Visit the WHO website for the latest updates and information on the coronavirus pandemic.
Withnot slow down sometime soon, it probably is will remain part of our daily routines for the foreseeable future. And if you wear face masks at work, while doing errands, walking around your neighborhood or even that time or having pressed something against the skin can add up quickly. Although wearing face masks is essential for public health and for protecting yourself, some people struggle with new, annoying from all the time I spent wearing masks – also known as “mask.”
Face masks can cause skin irritation and breakouts for several reasons, which can vary depending on the person, how hard they wear the mask and what it is made of. “[Maskne can be] caused by friction and clogging of the skin from the mask. “Historically, it has been described in athletes wearing chin straps on helmets and violinists resting the instrument on their chin,” Caren Campbell, a board-certified dermatologist, told CNET.
In addition to friction, some people are sensitive to certain fabrics, and when you pair it with trapped sweat, makeup and / or dirt, it is a recipe for a breakout. The irritations caused by wearing face masks and coatings are probably due to contact dermatitis, which is an allergic reaction to fabrics (usually synthetic), soaps, etc., bacteria from not cleaning the mask properly or reusing a mask and reusing disposable masks, says Joshua Ross, an esthetician at SkinLab.
Keep reading for Ross and Dr.Campbell’s best tips for preventing and treating masks – and yes, you can (and should) continue to wear your face mask.
How to treat and prevent worms
Keep the mask clean and replace it every day
Dr. Campbell recommends that you maintain your mask hygiene by cleaning it or replacing it with a new mask every day. Using an allergy-friendly detergent or soap can also help if your skin is very irritated. “Make sure you use one that is 100% cotton and that you clean your mask daily with an allergy-friendly detergent or use soap and warm water from the dishes. Make sure you rinse very thoroughly,” says Ross.
Take breaks from wearing makeup or anything else that can clog your pores
If you wear makeup under your mask and break out, now is the time to give your skin a break – at least while you are actively treating your acne and breakouts. Dr. Campbell suggests that you avoid makeup and other products that can clog your pores.
When you then remove any pore-clogged products from your routine, make sure you clean your skin regularly. “Wash your face in the morning or evening with something that helps cleanse the pores. My favorite is a 5% or less benzoyl peroxide wash, as it helps cleanse the pores and kill acne that causes bacteria on the skin,” says Dr. Campbell.
Use targeted products
In addition to regularly cleansing your skin, especially immediately after wearing a mask, you can try adding a targeted exfoliating cleanser. Ross recommends that you use one about twice a week if you experience breakouts.

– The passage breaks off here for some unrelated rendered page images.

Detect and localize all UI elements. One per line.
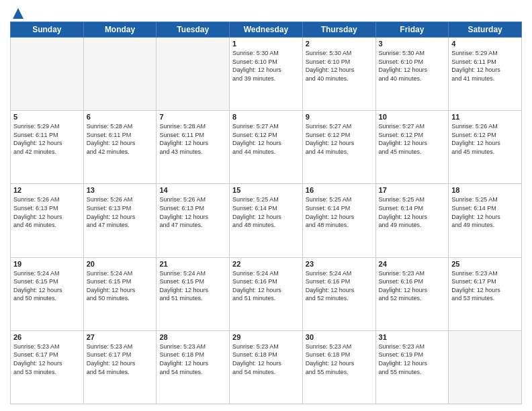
day-number: 19: [13, 260, 81, 268]
day-info: Sunrise: 5:26 AM Sunset: 6:13 PM Dayligh…: [87, 195, 154, 229]
day-number: 30: [306, 333, 373, 341]
day-number: 1: [232, 40, 300, 48]
day-number: 9: [306, 113, 373, 121]
logo: [10, 7, 25, 17]
calendar-week-row: 19Sunrise: 5:24 AM Sunset: 6:15 PM Dayli…: [11, 257, 522, 330]
day-info: Sunrise: 5:23 AM Sunset: 6:18 PM Dayligh…: [306, 342, 373, 376]
weekday-friday: Friday: [375, 22, 449, 38]
table-row: 17Sunrise: 5:25 AM Sunset: 6:14 PM Dayli…: [375, 184, 449, 257]
day-info: Sunrise: 5:30 AM Sunset: 6:10 PM Dayligh…: [306, 49, 373, 83]
day-number: 29: [232, 333, 300, 341]
day-info: Sunrise: 5:24 AM Sunset: 6:15 PM Dayligh…: [159, 269, 226, 303]
day-number: 27: [87, 333, 154, 341]
table-row: 6Sunrise: 5:28 AM Sunset: 6:11 PM Daylig…: [83, 111, 157, 184]
table-row: 5Sunrise: 5:29 AM Sunset: 6:11 PM Daylig…: [11, 111, 84, 184]
day-info: Sunrise: 5:30 AM Sunset: 6:10 PM Dayligh…: [232, 49, 300, 83]
day-number: 25: [451, 260, 519, 268]
table-row: 15Sunrise: 5:25 AM Sunset: 6:14 PM Dayli…: [230, 184, 303, 257]
calendar-week-row: 1Sunrise: 5:30 AM Sunset: 6:10 PM Daylig…: [11, 38, 522, 111]
day-info: Sunrise: 5:23 AM Sunset: 6:19 PM Dayligh…: [379, 342, 446, 376]
table-row: 16Sunrise: 5:25 AM Sunset: 6:14 PM Dayli…: [302, 184, 375, 257]
table-row: 8Sunrise: 5:27 AM Sunset: 6:12 PM Daylig…: [230, 111, 303, 184]
day-number: 26: [13, 333, 81, 341]
day-info: Sunrise: 5:23 AM Sunset: 6:17 PM Dayligh…: [87, 342, 154, 376]
day-number: 15: [232, 186, 300, 194]
day-info: Sunrise: 5:30 AM Sunset: 6:10 PM Dayligh…: [379, 49, 446, 83]
day-number: 24: [379, 260, 446, 268]
table-row: 3Sunrise: 5:30 AM Sunset: 6:10 PM Daylig…: [375, 38, 449, 111]
day-number: 11: [451, 113, 519, 121]
calendar-table: SundayMondayTuesdayWednesdayThursdayFrid…: [10, 21, 522, 404]
day-number: 23: [306, 260, 373, 268]
day-info: Sunrise: 5:25 AM Sunset: 6:14 PM Dayligh…: [232, 195, 300, 229]
day-number: 3: [379, 40, 446, 48]
table-row: 18Sunrise: 5:25 AM Sunset: 6:14 PM Dayli…: [449, 184, 522, 257]
day-number: 12: [13, 186, 81, 194]
day-number: 16: [306, 186, 373, 194]
table-row: 24Sunrise: 5:23 AM Sunset: 6:16 PM Dayli…: [375, 257, 449, 330]
day-info: Sunrise: 5:24 AM Sunset: 6:16 PM Dayligh…: [306, 269, 373, 303]
table-row: 26Sunrise: 5:23 AM Sunset: 6:17 PM Dayli…: [11, 330, 84, 404]
day-info: Sunrise: 5:28 AM Sunset: 6:11 PM Dayligh…: [87, 122, 154, 156]
day-number: 7: [159, 113, 226, 121]
table-row: 27Sunrise: 5:23 AM Sunset: 6:17 PM Dayli…: [83, 330, 157, 404]
table-row: [157, 38, 230, 111]
weekday-wednesday: Wednesday: [230, 22, 303, 38]
table-row: 25Sunrise: 5:23 AM Sunset: 6:17 PM Dayli…: [449, 257, 522, 330]
weekday-sunday: Sunday: [11, 22, 84, 38]
table-row: 14Sunrise: 5:26 AM Sunset: 6:13 PM Dayli…: [157, 184, 230, 257]
day-info: Sunrise: 5:29 AM Sunset: 6:11 PM Dayligh…: [451, 49, 519, 83]
day-number: 5: [13, 113, 81, 121]
day-info: Sunrise: 5:25 AM Sunset: 6:14 PM Dayligh…: [451, 195, 519, 229]
table-row: 22Sunrise: 5:24 AM Sunset: 6:16 PM Dayli…: [230, 257, 303, 330]
weekday-saturday: Saturday: [449, 22, 522, 38]
day-info: Sunrise: 5:23 AM Sunset: 6:16 PM Dayligh…: [379, 269, 446, 303]
day-info: Sunrise: 5:26 AM Sunset: 6:13 PM Dayligh…: [13, 195, 81, 229]
weekday-header-row: SundayMondayTuesdayWednesdayThursdayFrid…: [11, 22, 522, 38]
table-row: 7Sunrise: 5:28 AM Sunset: 6:11 PM Daylig…: [157, 111, 230, 184]
day-number: 31: [379, 333, 446, 341]
day-info: Sunrise: 5:27 AM Sunset: 6:12 PM Dayligh…: [232, 122, 300, 156]
table-row: 1Sunrise: 5:30 AM Sunset: 6:10 PM Daylig…: [230, 38, 303, 111]
day-number: 18: [451, 186, 519, 194]
table-row: 28Sunrise: 5:23 AM Sunset: 6:18 PM Dayli…: [157, 330, 230, 404]
page: SundayMondayTuesdayWednesdayThursdayFrid…: [0, 0, 532, 411]
day-info: Sunrise: 5:23 AM Sunset: 6:17 PM Dayligh…: [13, 342, 81, 376]
weekday-tuesday: Tuesday: [157, 22, 230, 38]
table-row: 20Sunrise: 5:24 AM Sunset: 6:15 PM Dayli…: [83, 257, 157, 330]
day-number: 14: [159, 186, 226, 194]
day-info: Sunrise: 5:25 AM Sunset: 6:14 PM Dayligh…: [379, 195, 446, 229]
table-row: 19Sunrise: 5:24 AM Sunset: 6:15 PM Dayli…: [11, 257, 84, 330]
day-info: Sunrise: 5:28 AM Sunset: 6:11 PM Dayligh…: [159, 122, 226, 156]
weekday-monday: Monday: [83, 22, 157, 38]
day-number: 10: [379, 113, 446, 121]
table-row: 9Sunrise: 5:27 AM Sunset: 6:12 PM Daylig…: [302, 111, 375, 184]
day-info: Sunrise: 5:24 AM Sunset: 6:16 PM Dayligh…: [232, 269, 300, 303]
table-row: 11Sunrise: 5:26 AM Sunset: 6:12 PM Dayli…: [449, 111, 522, 184]
table-row: 13Sunrise: 5:26 AM Sunset: 6:13 PM Dayli…: [83, 184, 157, 257]
day-info: Sunrise: 5:27 AM Sunset: 6:12 PM Dayligh…: [306, 122, 373, 156]
logo-icon: [11, 7, 25, 20]
day-number: 20: [87, 260, 154, 268]
calendar-week-row: 26Sunrise: 5:23 AM Sunset: 6:17 PM Dayli…: [11, 330, 522, 404]
table-row: 4Sunrise: 5:29 AM Sunset: 6:11 PM Daylig…: [449, 38, 522, 111]
day-number: 4: [451, 40, 519, 48]
day-info: Sunrise: 5:29 AM Sunset: 6:11 PM Dayligh…: [13, 122, 81, 156]
day-info: Sunrise: 5:23 AM Sunset: 6:18 PM Dayligh…: [232, 342, 300, 376]
table-row: [449, 330, 522, 404]
table-row: [11, 38, 84, 111]
table-row: 21Sunrise: 5:24 AM Sunset: 6:15 PM Dayli…: [157, 257, 230, 330]
day-info: Sunrise: 5:27 AM Sunset: 6:12 PM Dayligh…: [379, 122, 446, 156]
day-info: Sunrise: 5:25 AM Sunset: 6:14 PM Dayligh…: [306, 195, 373, 229]
day-number: 13: [87, 186, 154, 194]
calendar-week-row: 12Sunrise: 5:26 AM Sunset: 6:13 PM Dayli…: [11, 184, 522, 257]
day-info: Sunrise: 5:26 AM Sunset: 6:13 PM Dayligh…: [159, 195, 226, 229]
table-row: 2Sunrise: 5:30 AM Sunset: 6:10 PM Daylig…: [302, 38, 375, 111]
day-number: 17: [379, 186, 446, 194]
table-row: 23Sunrise: 5:24 AM Sunset: 6:16 PM Dayli…: [302, 257, 375, 330]
table-row: 30Sunrise: 5:23 AM Sunset: 6:18 PM Dayli…: [302, 330, 375, 404]
calendar-week-row: 5Sunrise: 5:29 AM Sunset: 6:11 PM Daylig…: [11, 111, 522, 184]
day-number: 22: [232, 260, 300, 268]
table-row: 31Sunrise: 5:23 AM Sunset: 6:19 PM Dayli…: [375, 330, 449, 404]
table-row: 10Sunrise: 5:27 AM Sunset: 6:12 PM Dayli…: [375, 111, 449, 184]
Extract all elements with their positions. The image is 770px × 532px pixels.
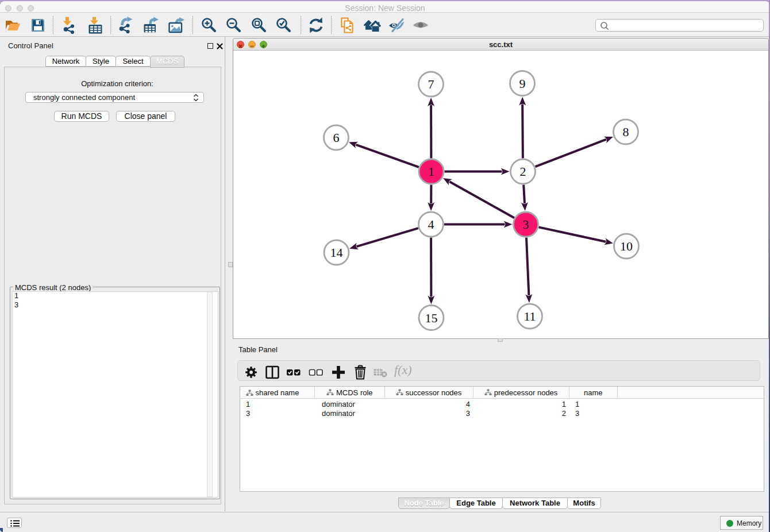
svg-text:14: 14 xyxy=(330,245,343,260)
svg-text:1: 1 xyxy=(428,164,434,179)
svg-text:3: 3 xyxy=(523,217,529,232)
svg-text:9: 9 xyxy=(519,76,526,91)
svg-text:7: 7 xyxy=(428,77,434,91)
svg-text:15: 15 xyxy=(425,311,438,325)
svg-text:10: 10 xyxy=(620,239,633,253)
svg-text:2: 2 xyxy=(520,164,526,179)
svg-text:8: 8 xyxy=(623,125,629,139)
svg-text:6: 6 xyxy=(333,130,340,145)
svg-text:11: 11 xyxy=(523,309,536,323)
svg-text:4: 4 xyxy=(428,217,434,232)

“Exfoliation of the skin helps with cell metabolism, so add products with a chemical exfoliant like those with salicylic acid or glycolic acid to prevent acne,” says Ross.
When it comes to treatment serums, also look for products with salicylic acid or glycolic acid. “iS Clinical Active Serum has salicylic acid in it is a favorite of mine for treating acne. It also improves consistency and redness,” says Ross.
Dr. Campbell says you can try a retinoid treatment as well, even if you keep in mind that these can be irritating and dry on the skin. A topical retinoid can help clear the pores, kill the acne that causes bacteria and act as an anti-inflammatory. I would advise usingor . Apply a pea amount on the entire face one to two nights a week with a moisturizer on top. Retinoids initially dry out, so adding a day to a few weeks and going slow is recommended, the skin gets used to topical medication over time, “says Dr. Campbell.
Find a fabric that is gentle on your skin
The last thing you need to do against angry skin that breaks out and is sensitive is to add even more irritation with a scratched or uncomfortable face mask.
Different types of fabrics have different structures, and some will irritate your skin more than others. For example, many printed cotton fabrics used to make masks can feel rough against the skin, so switching to something smoother – like neoprene – can help avoid irritation. Cotton also captures moisture more than, so if you are in a hot climate, look for a mask made of .
It can take a bit of trial and error because everyone’s skin is a little different – but look for something that is soft and breathable when you read the label or description before you buy.
The information in this article is for educational and informational purposes only and is not intended as health or medical advice. Always consult a doctor or other qualified healthcare provider if you have questions about a medical condition or health goal.